The appeal of that approach is clear. It only takes Stallone an episode and a half to begin complaining about his confusion over modern culture gone awry. “What the fuck is with the pronouns?” he chortles; he’s not entirely outraged, just condescendingly bemused at the rest of us, who haven’t yet figured out that foibles masquerading as societal rules don’t actually matter.

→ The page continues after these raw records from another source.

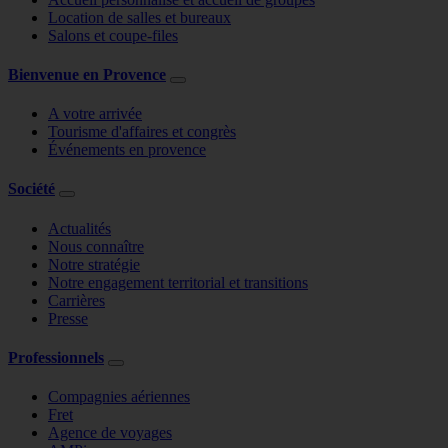
Location de salles et bureaux
Salons et coupe-files
Bienvenue en Provence
A votre arrivée
Tourisme d'affaires et congrès
Événements en provence
Société
Actualités
Nous connaître
Notre stratégie
Notre engagement territorial et transitions
Carrières
Presse
Professionnels
Compagnies aériennes
Fret
Agence de voyages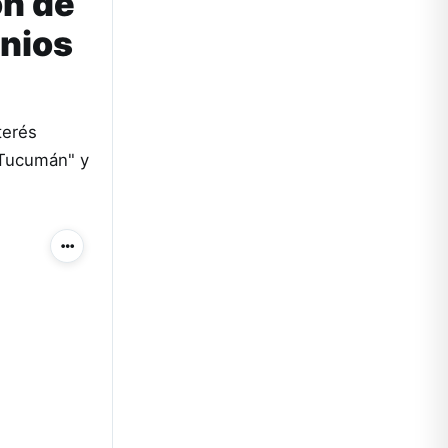
ón de
enios
terés
n Tucumán" y
Más acciones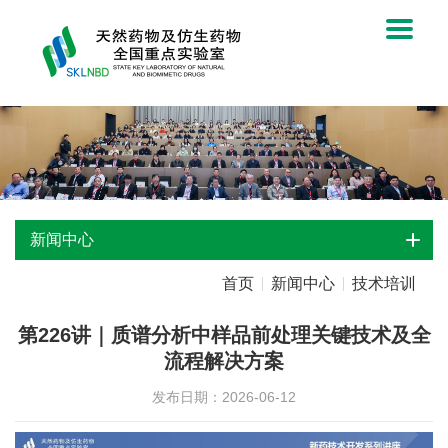
新闻中心
首页
新闻中心
技术培训
第226讲｜质谱分析中样品前处理关键技术及全
流程解决方案
发布日期：2026-06-12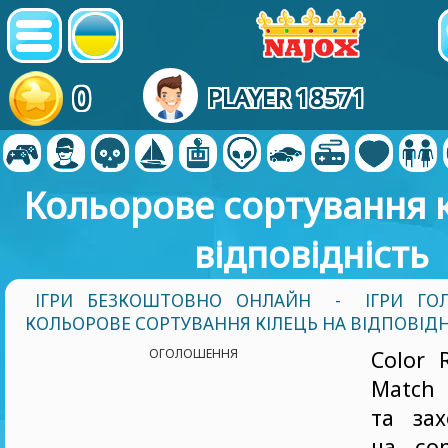
0
PLAYER 18571
Кольорове сортування к
відповідність
ІГРИ БЕЗКОШТОВНО ОНЛАЙН
-
ІГРИ ГО
КОЛЬОРОВЕ СОРТУВАННЯ КІЛЕЦЬ НА ВІДПОВІДН
ОГОЛОШЕННЯ
Color 
Match 
та за
на сор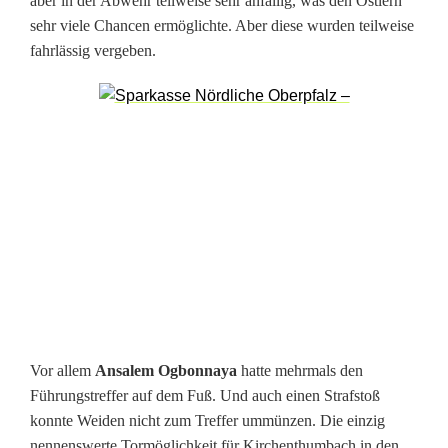
aber in der Abwehr teilweise sehr anfällig, was den Ostlern
sehr viele Chancen ermöglichte. Aber diese wurden teilweise
fahrlässig vergeben.
Vor allem
Ansalem Ogbonnaya
hatte mehrmals den
Führungstreffer auf dem Fuß. Und auch einen Strafstoß
konnte Weiden nicht zum Treffer ummünzen. Die einzig
nennenswerte Tormöglichkeit für Kirchenthumbach in den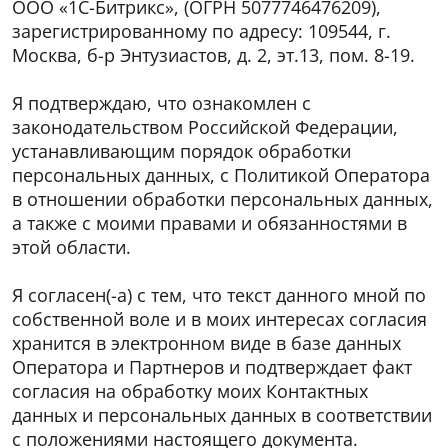
ООО «1С-Битрикс», (ОГРН 5077746476209),
зарегистрированному по адресу: 109544, г.
Москва, б-р Энтузиастов, д. 2, эт.13, пом. 8-19.
Я подтверждаю, что ознакомлен с
законодательством Российской Федерации,
устанавливающим порядок обработки
персональных данных, с Политикой Оператора
в отношении обработки персональных данных,
а также с моими правами и обязанностями в
этой области.
Я согласен(-а) с тем, что текст данного мной по
собственной воле и в моих интересах согласия
хранится в электронном виде в базе данных
Оператора и Партнеров и подтверждает факт
согласия на обработку моих Контактных
данных и персональных данных в соответствии
с положениями настоящего документа.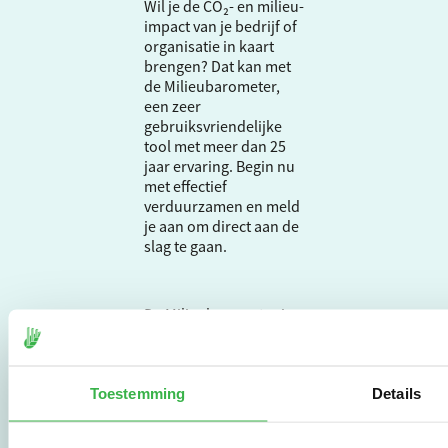
Wil je de CO₂- en milieu-
impact van je bedrijf of
organisatie in kaart
brengen? Dat kan met
de Milieubarometer,
een zeer
gebruiksvriendelijke
tool met meer dan 25
jaar ervaring. Begin nu
met effectief
verduurzamen en meld
je aan om direct aan de
slag te gaan.
De Milieubarometer is
gecreëerd door
Stichting Stimular.
Stichting Stimular
Toestemming
vertaalt de groeiende
Details
vraag om
duurzaamheid naar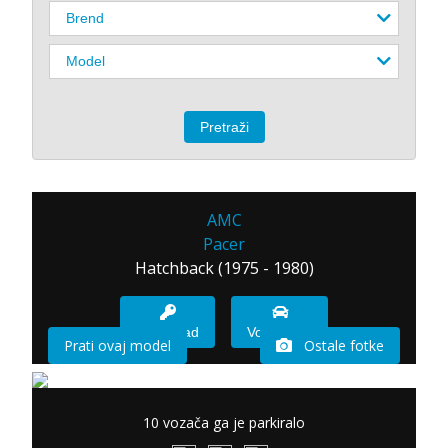
AMC
Pacer
Hatchback (1975 - 1980)
Imam sad
Vozio sam
Prati ovaj model
Ostale fotke
10 vozača ga je parkiralo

It’s too easy to label the appeal of these shows as simply that they’re “not woke,” however — their lure is something more primal. The Yellowstone model bespeaks a kind of return to 19th-century manifest destiny, but without any illusions that the American dream is about equal opportunity and egalitarianism. No, in these shows, it’s purely and simply about greed, fortune, and power. That may not hold much sway with millennials or Gen Z, but these shows’ ability to attract the older generations is undeniable. Why watch yet another diverse, polite, and bland Netflix ensemble when you could watch Kevin Costner punch his own son in the face and then blame his kid for getting punched? The brazenness, the lack of apology, and the braggadocio of it all are part of the fantasy. These aren’t the Roys of Succession’s upper-crust New York, coasting on faint veneers of respectability; these are the Duttons of Montana, by way of rugged prairie crossings and bloodshed, the one and only Manfredi of Oklahoma, by way of New York City and prison. They never needed your approval.

They already have something better: your undivided attention.